Iwga raczej nie nosi ładnej bielizny. Czyli kształty, widoczne pod zaplamionym krwią swetrze, są jej własnymi.
Przechwyciła jego spojrzenie, zmieszała się i on też poczuł się skrępowany. Nie dlatego, że się jej przyglądał - widywał w swoim życiu kobiety i zadbane, i zaniedbane, i w złotogłowiu, i w strzępach, i w ogóle w czym na świat przyszły...
- Panie Klaudiuszu! - zawołała gospodyni z kuchni. - Twarożek to ja zabiorę, bo on tu u pana w opakowaniu i tak skiśnie. A ja serniczek upiekę... Jedną porcję panu przygotować? Czy ile?
- Dwie - rzucił Klaudiusz, nie odwracając się.
Dziewczyna spazmatycznie zaczerpnęła powietrza.

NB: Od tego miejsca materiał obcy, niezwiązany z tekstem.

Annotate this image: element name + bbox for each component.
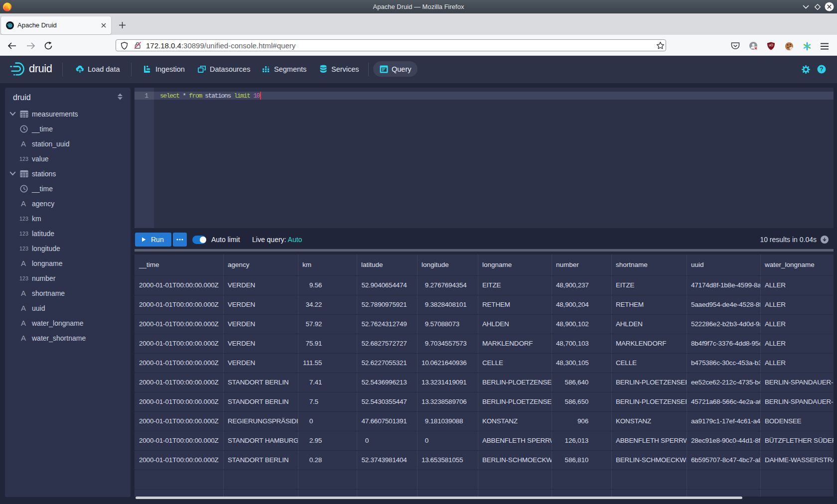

Kretyn jednak z tego Juliana, pomyślał nagle rozjuszony Klaudiusz. Kretyn... Jego chłopiec nigdy nie wyrośnie na mężczyznę. Może to i wygodne - posłuszny syn.
Jak ułożyłoby się Nazarowi z Iwgą? Pewnie dobrze by się ułożyło, dziewczyna jest wystarczająco mądra, żeby i ojciec, i syn mieli z nią wygodne dobre życic. Skąd taka płomienna miłość? Nazar, można sądzić, wcale nie jest tak okropnie zakochany, taki chłopiec, oczarowany egzotyczną dziewczyną. A Iwga - nie wiadomo. Niby rzeczywiście jest bardzo przywiązana do tego głuptasa i to tak mocno, że gotowa jest dla niego na poświęcenie.
Gdyby Nazar choć przez sekundę wczuł się w to, co musi znosić jego była narzeczona. Może by trochę zmądrzał.
„Z racji stanowiska należą się panu zadbane kobiety. Czyż nie?”
- Z racji stanowiska - uśmiechnął się leciutko - należą mi się wyłącznie takie kobiety, których sam zechcę. To jedna z zalet... wysokiego stanowiska w służbowej hierarchii.